It’s funny how random aquarium oddities pop up when you’re least expecting them. During a relaxing dinner with my family at the Aquarium Restaurant in Kemah, I happened to catch a glimpse of an unusually yellow fish in their large coral aquarium. Needless to say, I wandered over the examine the fish and found it to be a xanthic blue green reef chromis (Chromis viridis). Now, there are other species of chromis that exhibit some yellow coloration, either covering the entire body or presenting as stripes. This individual, however, was undoubtedly a blue green reef chromis. It even had a touch of blue on its side just behind the pectoral fin, likely a remnant of what the fish used to look like. There was a small group of these blue green chromis in the tank, constantly harassing each other and darting around back and forth jockeying for the ideal spot. Each of the fish exhibited normal coloration, with the exception of this one yellow individual.
To make the situation even more confusing, I don’t have a clue as to how this oddly colored fish came to being in this aquarium. I’ve frequented this restaurant many times in the past few months, and given the fact that the Kemah Aquarium very rarely adds new fish to any of their systems, I’m inclined to say that this coloration developed in a normal looking chromis. And I would also have to say that this happened in a very short period of time. Sure, a single chromis could have been added to the tank at some point, but who does that? Who adds a single fish to a well established display tank at a restaurant. If the fish were something like a large or rare showpiece, I could understand. But a chromis? Not likely.
My next thought on this fish’s color was centered around its diet.
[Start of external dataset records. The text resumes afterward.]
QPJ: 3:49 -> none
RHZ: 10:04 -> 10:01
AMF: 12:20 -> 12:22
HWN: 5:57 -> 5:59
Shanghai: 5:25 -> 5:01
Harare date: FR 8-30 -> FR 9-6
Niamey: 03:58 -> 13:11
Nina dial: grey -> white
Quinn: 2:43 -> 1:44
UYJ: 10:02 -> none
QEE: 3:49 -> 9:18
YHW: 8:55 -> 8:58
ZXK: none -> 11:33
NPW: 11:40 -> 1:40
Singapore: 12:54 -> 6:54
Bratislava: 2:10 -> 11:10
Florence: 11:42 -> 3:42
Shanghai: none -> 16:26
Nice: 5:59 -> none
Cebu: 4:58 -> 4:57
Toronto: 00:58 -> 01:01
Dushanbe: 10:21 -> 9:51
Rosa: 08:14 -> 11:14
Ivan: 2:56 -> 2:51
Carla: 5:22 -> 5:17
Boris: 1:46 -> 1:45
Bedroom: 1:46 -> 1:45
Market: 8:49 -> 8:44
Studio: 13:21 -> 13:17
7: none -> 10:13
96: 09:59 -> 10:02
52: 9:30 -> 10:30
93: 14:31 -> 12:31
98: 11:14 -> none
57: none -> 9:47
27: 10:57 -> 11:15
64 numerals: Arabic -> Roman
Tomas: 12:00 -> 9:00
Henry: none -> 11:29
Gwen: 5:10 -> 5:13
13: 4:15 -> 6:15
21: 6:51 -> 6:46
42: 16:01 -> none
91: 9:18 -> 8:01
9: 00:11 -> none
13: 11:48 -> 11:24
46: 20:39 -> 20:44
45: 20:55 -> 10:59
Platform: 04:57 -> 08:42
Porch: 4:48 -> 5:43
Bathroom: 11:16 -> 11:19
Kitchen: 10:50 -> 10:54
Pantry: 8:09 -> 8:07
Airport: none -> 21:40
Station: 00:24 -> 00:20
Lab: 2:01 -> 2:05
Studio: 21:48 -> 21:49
Perhaps the fish was eating something that caused a yellow coloration. That idea was quickly squashed as the tank had at least five other chromis that all looked normal. Then the idea that malnutrition or the fish lacking some crucial element in its diet could be blamed, but that was also rejected since the fish is healthy and the other fish retain their normal coloration.
The last factor we could even begin to consider is genetic. We can’t really attribute the color to a disease or a parasite, again resting on the idea that other individuals are normal in coloration. So, maybe the fish has some underlying genetic issue causing the color. Something impossible for us to test, of course, but it’s definitely a possibility.
Long story short, the fish is certainly different for reasons we could only guess. It’s kind of cool looking, at least enough to catch my eye from a few yards away, and I’m curious to see how its coloration lasts in the long term.